Solved – Is it acceptable to use linear regression to predict a 4 point likert scale from a 7 point likert scale

likertregressionspss

My dependent variable is measured on a 4 point likert scale and independent variable is measured on a 7 point likert scale. Is it appropriate to run regression analysis on such data with varying lengths of likert scale, especially a 4 point likert scale against a 7 point likert scale.

Best Answer

It is generally fine to use predictor and outcome variables that use different metrics when performing multiple regression.

To demonstrate the point, you can rescale predictor or dependent variables using a linear transformation (.e.g., z-scores, centering, and so on) and this will not influence your $R^2$ or your standardised regression coefficients (note that I'm not saying you should do this, I'm just pointing out that this aspect of scaling is not the issue). Of course, using 4 or 7 point response scales is more than just rescaling, but from my experience, correlations and $R^2$ wont change a lot based on whether you use a 4 or 7 point scale.

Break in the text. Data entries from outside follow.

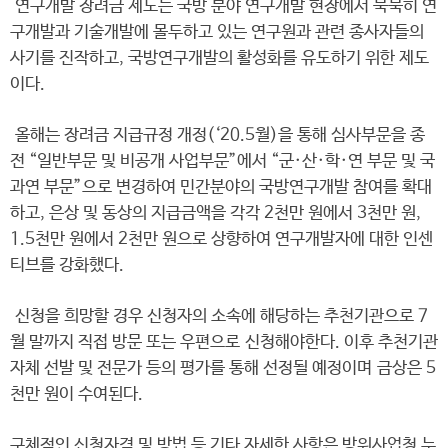
연구개발 장려금 제도는 국방 분야 연구개발 현장에서 묵묵히 연
구개발과 기술개발에 몰두하고 있는 연구원과 관련 종사자들의
사기를 진작하고, 국방연구개발의 활성화를 유도하기 위한 제도
이다.
올해는 장려금 지급규정 개정(‘20.5월)을 통해 심사부문을 종
전 “일반부문 및 비공개 사업부문”에서 “군·산·학·연 부문 및 국
과연 부문”으로 변경하여 민간분야의 국방연구개발 참여를 확대
하고, 은상 및 동상의 지급금액을 각각 2천만 원에서 3천만 원,
1.5천만 원에서 2천만 원으로 상향하여 연구개발자에 대한 인센
티브를 강화했다.
신청을 희망할 경우 신청자의 소속에 해당하는 추천기관으로 7
월 말까지 직접 방문 또는 우편으로 신청해야한다. 이후 추천기관
자체 선발 및 전문가 등의 평가를 통해 선정될 예정이며 금상은 5
천만 원이 수여된다.
구체적인 신청자격 및 방법 등 기타 자세한 사항은 방위사업청 누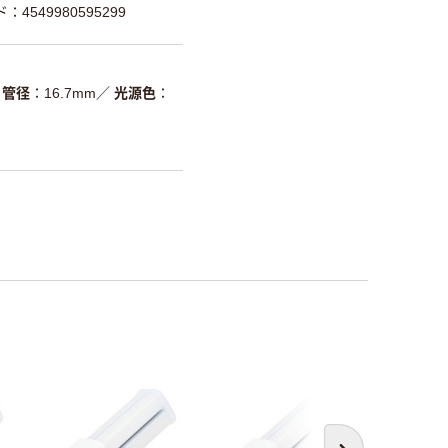
：4549980595299
管径
16.7mm
／
光源色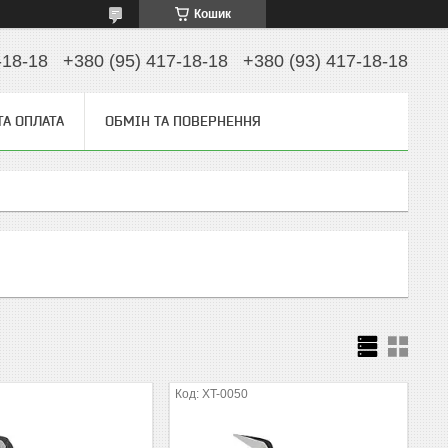
Кошик
-18-18
+380 (95) 417-18-18
+380 (93) 417-18-18
ТА ОПЛАТА
ОБМІН ТА ПОВЕРНЕННЯ
XT-0050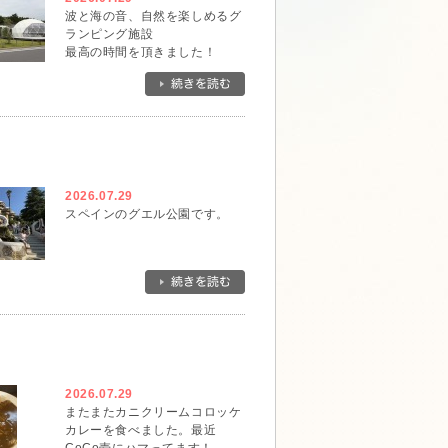
波と海の音、自然を楽しめるグ
ランピング施設
最高の時間を頂きました！
2026.07.29
スペインのグエル公園です。
2026.07.29
またまたカニクリームコロッケ
カレーを食べました。最近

That said, there several issues to consider when you have predictor or dependent variables that are single item variables with a small number of ordered response options:

  • What is the best response scale for measuring the variable of interest? If you are designing a study, then you may want to think about the optimal number of response options. There are a range of debates about this. Some people argue that you should have more response options (e.g., like a 7 or 10 point scale). Others suggest that you should align the set of response options to the meaningful distinctions that respondents are able to make, and that too many response options can lead to more person-specific anchoring effects; such arguments are often used to justify 5 point scales.
  • What is the best way to measure the variable of interest? If you truly have a single item measure on a four or seven point scale, you would often be better served by developing a scale with multiple items that you then sum to form an overall measure. This will tend to be more reliable and lead to more discrimination. Both of these factors may result in improved prediction.
  • Can you include an item with four ordered response options as a dependent variable in a linear regression? There are different answers to this. Certainly, it is possible, and many people do this. Of course the residuals wont be normally distributed, and it assumes that you are happy treating the categories of the response option as equally-distant. There are alternative techniques that attempt to more explicitly model ordinal data (such as ordinal logistic regression). In practice, as the number of categories increases, people are generally more willing to perform linear regression. Thus, if your dependent variable was the sum of a few items all on a four point scale, it would seem more appropriate. Four options on a single item is on the low-side.
  • Can you include an item with seven ordered response options as a predictor variable in linear regression? Yes, this is fine. There are a many options regarding how you numerically code the variable. The standard approach would be to treat the categories as equally distant. Of course, you could explore other codings (there's even optimal scaling which attempt to optimise the coding of the variable subject to any constraints such as ordinality). Or you could include both a linear and quadratic coding for the variable to incorporate non-linearity of effect.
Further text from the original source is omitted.